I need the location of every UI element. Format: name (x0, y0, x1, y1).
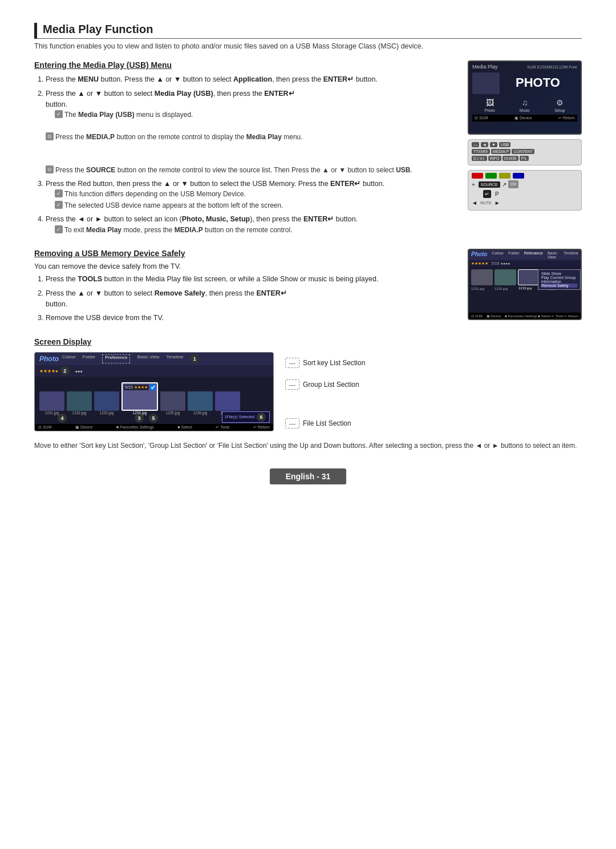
section1-title: Entering the Media Play (USB) Menu (34, 60, 456, 70)
step-4: Press the ◄ or ► button to select an ico… (46, 214, 456, 235)
intro-text: This function enables you to view and li… (34, 42, 582, 50)
remote-mockup-1: — ◄ ▼ USB TTXMIX MEDIA.P CONTENT D.I.V.I… (468, 139, 582, 165)
remote-btn-enter: ↵ (483, 190, 491, 198)
nav-right-arr: ► (495, 200, 500, 206)
sd-tab-timeline: Timeline (166, 354, 183, 363)
remote-btn-down: ▼ (490, 142, 497, 147)
step-3: Press the Red button, then press the ▲ o… (46, 179, 456, 211)
photo-tab-timeline: Timeline (564, 251, 578, 259)
note-2c: ⊙ Press the SOURCE button on the remote … (46, 165, 456, 175)
remote-btn-ttxmix: TTXMIX (472, 149, 490, 154)
music-icon: ♫ (522, 98, 528, 107)
media-play-screen: Media Play SUM E23SM612L1296 Free PHOTO … (468, 60, 582, 135)
page-title: Media Play Function (34, 23, 582, 39)
remote-mockup-2: + SOURCE ↗ CH ↵ P ◄ MUTE ► (468, 170, 582, 211)
photo-tab-folder: Folder (508, 251, 520, 259)
sd-tab-preference: Preference (102, 354, 130, 363)
remote-btn-usb: USB (499, 142, 510, 147)
note-icon-1: ✓ (55, 110, 63, 118)
note-2b: ⊙ Press the MEDIA.P button on the remote… (46, 132, 456, 142)
remote-btn-pl: P/L (520, 156, 529, 161)
sd-bar-fav: ■ Favourites Settings (116, 425, 154, 430)
note-4: ✓ To exit Media Play mode, press the MED… (55, 225, 456, 235)
label-group: — Group List Section (285, 379, 365, 390)
label-sort: — Sort key List Section (285, 358, 365, 368)
remote-btn-minus: — (472, 142, 479, 147)
nav-arrow: ↗ (502, 181, 506, 188)
note-icon-6: ✓ (55, 225, 63, 233)
sort-label-text: Sort key List Section (303, 359, 365, 367)
photo-tab-basic: Basic View (548, 251, 559, 259)
sd-tab-basic: Basic View (137, 354, 159, 363)
photo-tab-preference: Relevance (524, 251, 543, 259)
media-bottom-device: ▣ Device (514, 116, 532, 120)
thumb-1232: 1231.jpg (495, 269, 516, 285)
remote-btn-green (485, 173, 497, 179)
remote-btn-left: ◄ (481, 142, 488, 147)
photo-sort-bar: ★★★★★ 5/16 ●●●● (469, 260, 581, 267)
media-play-title-label: Media Play (472, 64, 498, 70)
setup-icon-label: Setup (554, 108, 565, 112)
setup-icon-item: ⚙ Setup (554, 98, 565, 112)
remote-btn-source: SOURCE (479, 181, 500, 188)
sd-group-dots: ●●● (75, 369, 83, 373)
remote-btn-mediap: MEDIA.P (491, 149, 511, 154)
file-bracket: — (285, 418, 299, 428)
photo-icon-item: 🖼 Photo (485, 98, 495, 112)
note-icon-3: ⊙ (46, 165, 54, 173)
section2-title: Removing a USB Memory Device Safely (34, 249, 456, 258)
sd-thumb-1232: 1232.jpg (67, 391, 92, 415)
footer-badge: English - 31 (270, 468, 347, 484)
note-icon-5: ✓ (55, 201, 63, 209)
remote-btn-yellow (499, 173, 510, 179)
photo-bar-sum: ⊟ SUM (471, 314, 483, 318)
screen-display-main: Photo Colour Folder Preference Basic Vie… (34, 352, 274, 431)
note-icon-4: ✓ (55, 189, 63, 197)
sd-tab-folder: Folder (83, 354, 96, 363)
remote-btn-info: INFO (488, 156, 501, 161)
note-2a: ✓ The Media Play (USB) menu is displayed… (55, 110, 456, 120)
bottom-note: Move to either 'Sort key List Section', … (34, 440, 582, 451)
group-label-text: Group List Section (303, 381, 359, 389)
photo-bottom-bar: ⊟ SUM ▣ Device ■ Favourites Settings ■ S… (469, 313, 581, 319)
step-1: Press the MENU button. Press the ▲ or ▼ … (46, 74, 456, 85)
sd-bar-select: ■ Select (177, 425, 192, 430)
note-3b: ✓ The selected USB device name appears a… (55, 200, 456, 211)
thumb-checkbox[interactable] (150, 385, 156, 390)
photo-icon: 🖼 (486, 98, 494, 107)
photo-icon-label: Photo (485, 108, 495, 112)
sd-bar-return: ↩ Return (253, 425, 270, 430)
group-bracket: — (285, 379, 299, 390)
sd-badge-4: 4 (58, 413, 68, 423)
sd-thumb-1233: 1233.jpg (94, 391, 119, 415)
photo-screen-mockup: Photo Colour Folder Relevance Basic View… (468, 249, 582, 320)
nav-plus: + (472, 181, 475, 188)
thumb-1231: 1231.jpg (471, 269, 493, 285)
label-file: — File List Section (285, 418, 365, 428)
sd-stars: ★★★★● (39, 369, 58, 374)
sd-tab-colour: Colour (62, 354, 76, 363)
photo-bar-tools: ■ Favourites Settings ■ Select ↵ Tools ↩… (505, 314, 578, 318)
popup-item-info: Information (541, 280, 577, 284)
footer: English - 31 (34, 468, 582, 484)
remote-btn-red (472, 173, 483, 179)
remote-btn-blue (513, 173, 524, 179)
section2-step-3: Remove the USB device from the TV. (46, 313, 456, 324)
mute-label: MUTE (480, 201, 492, 205)
screen-display-labels: — Sort key List Section — Group List Sec… (285, 352, 365, 431)
section2-step-2: Press the ▲ or ▼ button to select Remove… (46, 288, 456, 310)
step-2: Press the ▲ or ▼ button to select Media … (46, 88, 456, 175)
popup-item-remove: Remove Safely (541, 284, 577, 288)
remote-btn-guide: GUIDE (502, 156, 518, 161)
remote-btn-content: CONTENT (512, 149, 534, 154)
note-icon-2: ⊙ (46, 132, 54, 140)
media-bottom-sum: ⊟ SUM (475, 116, 488, 120)
sd-bar-sum: ⊟ SUM (38, 425, 52, 430)
sd-badge-3: 3 (135, 413, 145, 423)
section2-intro: You can remove the device safely from th… (34, 262, 456, 270)
sort-bracket: — (285, 358, 299, 368)
sd-bar-tools: ↵ Tools (216, 425, 229, 430)
sd-badge-2: 2 (60, 366, 71, 375)
photo-bar-device: ▣ Device (487, 314, 501, 318)
sd-file-area: 1231.jpg 1232.jpg 1233.jpg 5/15 ★★★★ (35, 377, 273, 431)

_ _ _ _ _

▶ **EXERCISE PROMPT**
Please report all lines in the entries where "mockup" appears.

▶ **SOLUTION TO THE EXERCISE**
remote-mockup-1: — ◄ ▼ USB TTXMIX MEDIA.P CONTENT D.I.V.I… (468, 139, 582, 165)
remote-mockup-2: + SOURCE ↗ CH ↵ P ◄ MUTE ► (468, 170, 582, 211)
photo-screen-mockup: Photo Colour Folder Relevance Basic View… (468, 249, 582, 320)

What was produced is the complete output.